The purpose of the new cutter and refining the change isn’t specifically to get swinging strikes, though I’m sure he will take them, the purpose is that they are meant to enhance and re-establish his elite slider. The cutter is meant to change the shape and direction of guys watching for the slider, not just speed. Patrick wants to keep batters off the scent of his slider and not solely dependent on his velocity returning to do it.
Right now Patrick Corbin has a “consensus” ranking of 133 and an ADP over the last 2 weeks of about the same. Last year his ADP was easily under 100 because he had thrown back-to-back seasons of 200 IP and 238+ Ks with an ERA below 3.30. But this year he’s suddenly an SP3 because he had rough 11 starts when he wasn’t in normal playing shape. Like I’ve said before, the workouts and access to equipment were not equally available to players in the offseason and into the start-stop-start spring training due to COVID. If someone has a track record I wouldn’t be so quick to expect the same results from 2020. Corbin is one of them. He’s already up to 91 on the fastball which is where he began the 2019 campaign.

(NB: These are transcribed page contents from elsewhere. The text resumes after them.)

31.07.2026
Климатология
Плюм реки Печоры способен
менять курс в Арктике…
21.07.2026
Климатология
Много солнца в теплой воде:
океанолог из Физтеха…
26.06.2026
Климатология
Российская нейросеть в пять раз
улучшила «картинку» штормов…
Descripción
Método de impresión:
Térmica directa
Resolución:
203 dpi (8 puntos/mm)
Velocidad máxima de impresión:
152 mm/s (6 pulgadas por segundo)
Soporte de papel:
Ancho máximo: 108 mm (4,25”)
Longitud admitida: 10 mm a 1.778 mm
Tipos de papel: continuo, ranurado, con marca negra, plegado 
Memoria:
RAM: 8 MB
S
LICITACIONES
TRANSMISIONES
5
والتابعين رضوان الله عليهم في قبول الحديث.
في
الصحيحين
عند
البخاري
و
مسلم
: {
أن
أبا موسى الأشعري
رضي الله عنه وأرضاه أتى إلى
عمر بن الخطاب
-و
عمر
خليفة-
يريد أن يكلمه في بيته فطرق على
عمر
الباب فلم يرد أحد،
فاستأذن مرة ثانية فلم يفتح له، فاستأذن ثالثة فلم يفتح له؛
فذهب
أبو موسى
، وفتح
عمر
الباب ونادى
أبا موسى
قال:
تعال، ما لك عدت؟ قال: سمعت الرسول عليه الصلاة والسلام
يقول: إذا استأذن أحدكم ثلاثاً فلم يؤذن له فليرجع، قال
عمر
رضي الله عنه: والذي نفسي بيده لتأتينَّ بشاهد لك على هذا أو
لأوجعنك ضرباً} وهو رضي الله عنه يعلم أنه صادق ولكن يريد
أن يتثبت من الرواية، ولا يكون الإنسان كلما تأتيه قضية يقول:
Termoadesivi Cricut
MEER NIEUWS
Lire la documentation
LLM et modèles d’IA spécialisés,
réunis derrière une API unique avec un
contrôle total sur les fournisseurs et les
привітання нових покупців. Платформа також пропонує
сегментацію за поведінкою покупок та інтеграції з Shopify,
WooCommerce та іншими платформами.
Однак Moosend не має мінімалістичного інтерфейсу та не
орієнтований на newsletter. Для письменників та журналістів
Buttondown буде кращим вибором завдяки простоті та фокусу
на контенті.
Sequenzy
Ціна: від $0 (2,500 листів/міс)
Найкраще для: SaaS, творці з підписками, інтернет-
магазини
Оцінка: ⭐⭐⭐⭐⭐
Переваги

I like Patrick Corbin for a strong bounceback season posting an SP2 line at the cost of an SP3 just like Grey who gave him a projection of 184 IP/11 W/3.83 ERA/1.24 WHIP/181 Ks. Although, I kinda see this as his floor with the upside of that 10 K/9 from 2019 and closer to a 3.60 ERA. This is how you can use ADP to your advantage. You can easily draft him as your 3rd SP in the 8th or 9th round (12 teams and maybe 15 too) who will give you top-tier IP in a down year for pitchers increasing his value. This way you can capitalize on the value in your draft with 2 top-tier bats in the first 3 picks, especially if your draft position is in the first 5 of the draft. Soto? Please and thank you. Bo Bichette? Don’t mind if I do. Ooo, Woodruff in the 3rd? *swoon* Yes, that sounds marvelous.